TASK ITEM: Go over the entries and report the lines where the word "sich" occurs.

DATA PROVIDED:

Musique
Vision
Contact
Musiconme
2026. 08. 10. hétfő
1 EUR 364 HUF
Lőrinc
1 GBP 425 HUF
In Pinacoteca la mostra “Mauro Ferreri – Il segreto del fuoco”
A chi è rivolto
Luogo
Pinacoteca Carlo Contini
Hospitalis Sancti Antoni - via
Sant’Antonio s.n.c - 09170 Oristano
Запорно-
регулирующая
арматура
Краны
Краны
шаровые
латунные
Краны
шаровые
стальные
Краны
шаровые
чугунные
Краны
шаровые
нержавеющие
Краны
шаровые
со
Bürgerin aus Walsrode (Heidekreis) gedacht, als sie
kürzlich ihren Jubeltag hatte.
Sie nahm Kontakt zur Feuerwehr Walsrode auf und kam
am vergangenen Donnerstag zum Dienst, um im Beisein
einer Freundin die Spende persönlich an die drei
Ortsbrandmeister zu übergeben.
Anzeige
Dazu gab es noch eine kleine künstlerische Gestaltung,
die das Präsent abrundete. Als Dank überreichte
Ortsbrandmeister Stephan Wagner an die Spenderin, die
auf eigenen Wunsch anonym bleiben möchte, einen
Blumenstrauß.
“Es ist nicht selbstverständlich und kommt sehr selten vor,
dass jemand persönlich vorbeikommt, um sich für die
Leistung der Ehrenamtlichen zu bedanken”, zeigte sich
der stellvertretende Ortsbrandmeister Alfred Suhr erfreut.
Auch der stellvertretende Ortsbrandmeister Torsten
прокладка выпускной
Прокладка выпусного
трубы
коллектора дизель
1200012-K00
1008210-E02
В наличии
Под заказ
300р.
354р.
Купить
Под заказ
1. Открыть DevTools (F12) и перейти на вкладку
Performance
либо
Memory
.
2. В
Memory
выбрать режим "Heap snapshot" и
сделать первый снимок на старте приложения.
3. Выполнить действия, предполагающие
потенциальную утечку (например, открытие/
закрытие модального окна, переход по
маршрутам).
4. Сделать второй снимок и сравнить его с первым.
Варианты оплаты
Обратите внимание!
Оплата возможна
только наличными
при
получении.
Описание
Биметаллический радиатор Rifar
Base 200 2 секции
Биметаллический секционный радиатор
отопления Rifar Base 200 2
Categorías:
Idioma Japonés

ANSWER TO THIS TASK:
dass jemand persönlich vorbeikommt, um sich für die
Leistung der Ehrenamtlichen zu bedanken”, zeigte sich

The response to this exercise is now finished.